Неделю я ничего не получал из штаба армии – ни приказов, ни устных распоряжений. Девять попыток наладить связь провалились – уходившие солдаты пропадали без следа. Кончилось всё тем, что я больше не мог отдавать подобные приказы. Невозможно смотреть в глаза человека, который согревал тебя теплом своего тела, спасал от стужи и снега, и затем посылать его неизвестно куда. На верную смерть.
Мне пришлось принимать решения самостоятельно. Благодарю бога и фюрера, что никто не противился, не бунтовал. Люди заступали на дежурство, сменяли в окопах и блиндажах товарищей. Вели наблюдение, докладывали о смене обстановки, отбивали атаки.

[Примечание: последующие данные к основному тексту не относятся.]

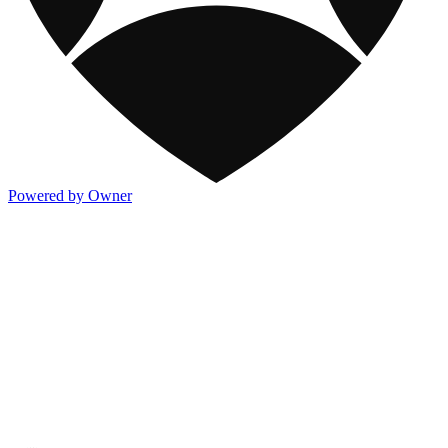
Powered by Owner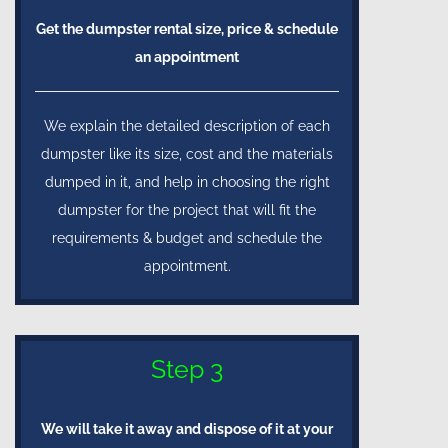
Get the dumpster rental size, price & schedule
an appointment
We explain the detailed description of each
dumpster like its size, cost and the materials
dumped in it, and help in choosing the right
dumpster for the project that will fit the
requirements & budget and schedule the
appointment.
Step 3
We will take it away and dispose of it at your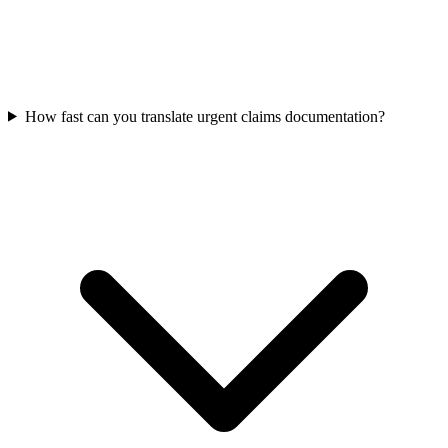
How fast can you translate urgent claims documentation?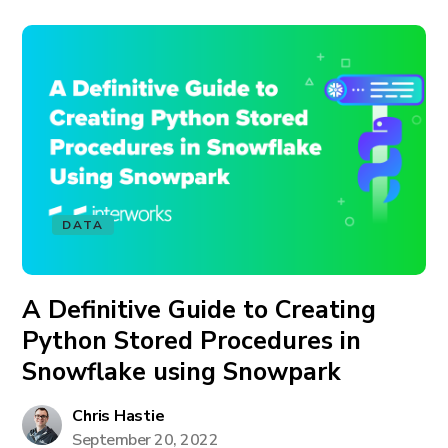
DATA
A Definitive Guide to Creating
Python Stored Procedures in
Snowflake using Snowpark
Chris Hastie
September 20, 2022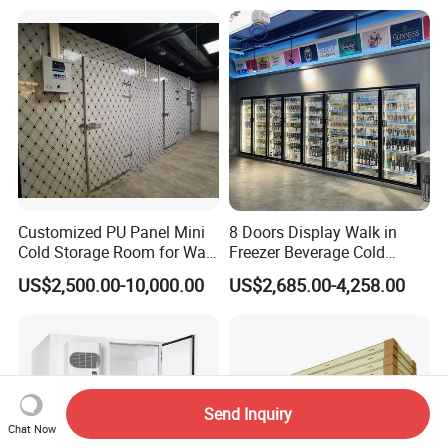
Freezer Cold Storage Room
Customized PU Panel Mini
8 Doors Display Walk in
Cold Storage Room for Walk
Freezer Beverage Cold
in Freezer
Room for Liquor
US$2,500.00-10,000.00
US$2,685.00-4,258.00
Send Inquiry
Chat Now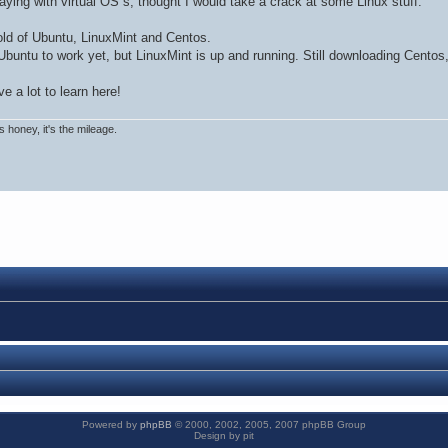
aying with virtual OS`s, thought I would take a crack at some Linux stuff.
old of Ubuntu, LinuxMint and Centos.
Ubuntu to work yet, but LinuxMint is up and running. Still downloading Centos,
e a lot to learn here!
rs honey, it's the mileage.
Powered by
phpBB
© 2000, 2002, 2005, 2007 phpBB Group
Design by pit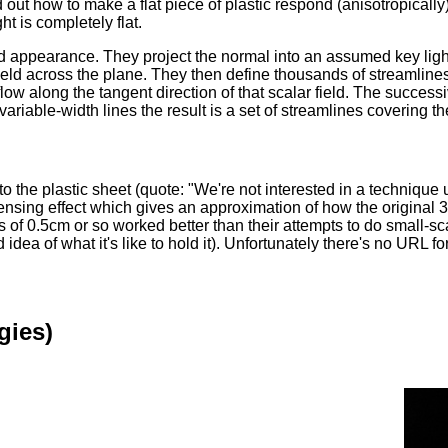
t how to make a flat piece of plastic respond (anisotropically) 
ht is completely flat.
ed appearance. They project the normal into an assumed key light
r field across the plane. They then define thousands of streamline
 flow along the tangent direction of that scalar field. The succes
ariable-width lines the result is a set of streamlines covering t
nto the plastic sheet (quote: "We're not interested in a techniqu
el lensing effect which gives an approximation of how the origina
s of 0.5cm or so worked better than their attempts to do small-sc
ea of what it's like to hold it). Unfortunately there's no URL for
gies)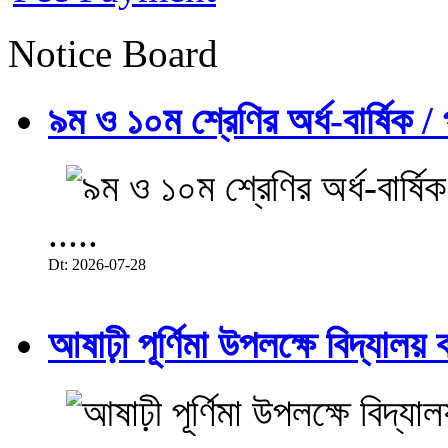
Notice Board
৯ম ও ১০ম শ্রেণির অর্ধ-বার্ষিক / প
.....
Dt: 2026-07-28
আষাঢ়ী পূর্ণিমা উপলক্ষে বিদ্যালয় ব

Когда прилетали наши транспортные самолёты Ю-52 – мы их ласково называем «тётушки Ю» – добровольцы под огнём русских собирали так нужные нам небесные посылки фюрера, который не оставлял нас ни на минуту в своих заботах.
В конце концов, исходя из сложившейся обстановки, я понял по интенсивности и направленности русских обстрелов, что у меня образовалась маленькая возможность вырваться из этого ада. Я незамедлительно собрал офицеров и приказал им выдвинуться в направлении заходящего солнца. Все с энтузиазмом восприняли мой приказ. Сборы были недолгими и четыре дня назад мы выступили в три с четвертью часа пополудни. Шёл снег, термометр показывал минус двадцать два по Цельсию, ветер северо-западный до десяти метров в секунду. По сводке, представленной офицерами, со мной выступили две тысячи триста пятнадцать человек личного состава. Все те, кто мог идти самостоятельно. Мы оставили полевой госпиталь в подвале одного из разрушенных домов на окраине Сталинграда с более чем полутора сотней раненых и обмороженных. С ними – два врача. Большую часть наших скудных запасов провианта и все медикаменты мы также оставили у них. Я молю бога, чтобы русские были к ним милосердны. Они, я знаю, могут иногда проявить сострадание. Несмотря на азиатскую варварскую натуру и змеиный яд коммунизма.
Я рассчитывал налегке проскочить вражеские заслоны и, как можно скорее, пользуясь плохой погодой, идти на запад. И первые двадцать часов судьба, казалось, благоволила нам. Было сумеречно, к вечеру серая мгла закрыла нас от всего мира. Снег шёл, не переставая. Ветер значительно ослаб, не тормозя нас. Казалось, что мы вырвались.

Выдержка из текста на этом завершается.